Yahoo and Google search results contain scores of links. My lightweight domain ontology consists of 7 branches. Each branch is comprised of predetermined terms. Score of the web page increases in a certain branch as the agent comes across these predetermined terms on the html code. I’ve chosen country ontology because internet users’ interest in a certain country can be quite high.

The ranks of web pages in each cluster will clarify their content to the user. In addition to that, we can compare result sets of different search engines (Yahoo and Google) for the same queries and find complement and intersection of their result sets to have a clear understanding of search engines’ behaviors.

I’ve used web stream classes in C# Programming language to create my agent. A WebRequest is an object that requests a Uniform Resource Identifier (URI) such as the URL for a web page [3]. You can use a WebRequest object to create a WebResponse object that will encapsulate the object pointed to by the URI. Once you get the actual object (e.g., a web page) pointed to by the URI, what you get back is a stream of the web page.

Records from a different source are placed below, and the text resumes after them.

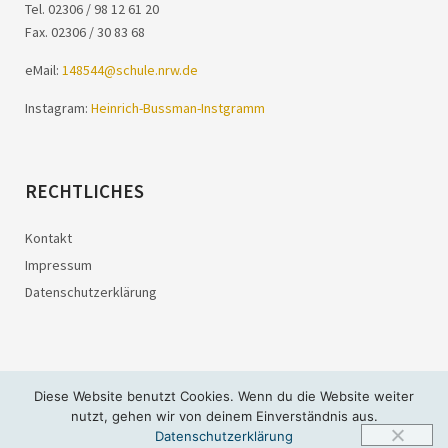
Tel. 02306 / 98 12 61 20
Fax. 02306 / 30 83 68
eMail:
148544@schule.nrw.de
Instagram:
Heinrich-Bussman-Instgramm
RECHTLICHES
Kontakt
Impressum
Datenschutzerklärung
Diese Website benutzt Cookies. Wenn du die Website weiter
© 2026
Heinrich-Bußmann-Schule
nutzt, gehen wir von deinem Einverständnis aus.
Datenschutzerklärung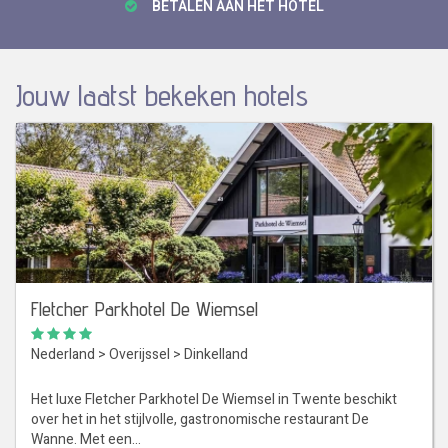
BETALEN AAN HET HOTEL
Jouw laatst bekeken hotels
Fletcher Parkhotel De Wiemsel
Nederland
>
Overijssel
>
Dinkelland
Het luxe Fletcher Parkhotel De Wiemsel in Twente beschikt
over het in het stijlvolle, gastronomische restaurant De
Wanne. Met een…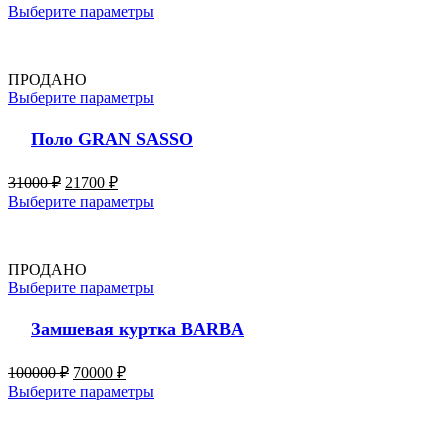
Выберите параметры
ПРОДАНО
Выберите параметры
Поло GRAN SASSO
31000
₽
21700
₽
Выберите параметры
ПРОДАНО
Выберите параметры
Замшевая куртка BARBA
100000
₽
70000
₽
Выберите параметры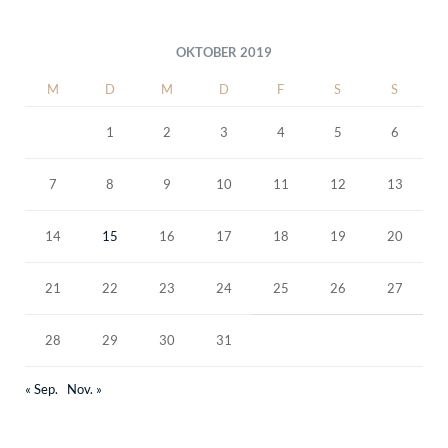
OKTOBER 2019
M
D
M
D
F
S
S
1
2
3
4
5
6
7
8
9
10
11
12
13
14
15
16
17
18
19
20
21
22
23
24
25
26
27
28
29
30
31
« Sep.
Nov. »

I used this capability for reading a page from a site to extract the information I need. I have created two web requests using search syntax given below

Google search engine has returned 200 URLs and I have created 200 web requests to extract relevant information from each web page. Yahoo search engine has been used in the same manner to extract relevant information.

If we analyze price rankings, we come across pages that have information about student flights, travel insurances, vacation package discounts, cheap flights and etc.. If we analyze nature rankings, we come across web pages that offer adventure and etc. If I want to do scuba diving on my vacation, I know that hawai and fiji are among my options by looking at activities rankings

Interestingly enough, in the top 100 search lists, the number of web pages that both appear on Google and Yahoo is 19.

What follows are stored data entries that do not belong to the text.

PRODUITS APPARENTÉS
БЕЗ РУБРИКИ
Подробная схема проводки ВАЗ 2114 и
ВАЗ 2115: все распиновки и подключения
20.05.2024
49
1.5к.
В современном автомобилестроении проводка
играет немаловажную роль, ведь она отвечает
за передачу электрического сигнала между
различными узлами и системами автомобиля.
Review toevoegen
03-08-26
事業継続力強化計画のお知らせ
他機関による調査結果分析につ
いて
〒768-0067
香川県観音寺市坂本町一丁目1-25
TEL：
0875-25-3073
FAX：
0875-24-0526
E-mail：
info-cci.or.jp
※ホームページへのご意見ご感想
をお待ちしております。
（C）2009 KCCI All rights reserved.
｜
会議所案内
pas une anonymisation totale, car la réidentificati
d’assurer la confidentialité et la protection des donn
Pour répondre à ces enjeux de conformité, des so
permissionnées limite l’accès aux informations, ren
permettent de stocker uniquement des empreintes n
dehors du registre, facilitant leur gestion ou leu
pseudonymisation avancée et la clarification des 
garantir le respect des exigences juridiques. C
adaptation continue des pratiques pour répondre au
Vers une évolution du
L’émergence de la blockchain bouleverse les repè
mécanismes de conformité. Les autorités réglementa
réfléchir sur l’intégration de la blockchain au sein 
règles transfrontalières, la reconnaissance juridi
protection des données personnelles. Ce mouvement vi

In the top 200 search lists, the number of web pages that both appear on Google and Yahoo is 24.

As a result, ontologically organized clusters of web sites that are offering information about a given country regarding vacation and travel alternatives serve our objective to a greater extent in finding what we are in search of. In my work, I have used 2 search engines and a single ontology. Search Engines’ shortcomings can be prevented by combining multiple engines with multiple ontologies to ease the search for most needed information on the internet. Venn Diagrams prove that a specific search engine is not very effective by itself.

References [1] R.H.L. Chiang, C.E.H. Chua, V.C. Storey, A smart web query method for semantic retrieval of web data, Data & Knowledge Engineering 38 (2001) [2] M. Desai, A. Spink, An algorithm to cluster documents based on relevance, Information Processing and Management 41 (2005) [3] Liberty, J., Programming C#,3rd ed. O’REILLY, 2003.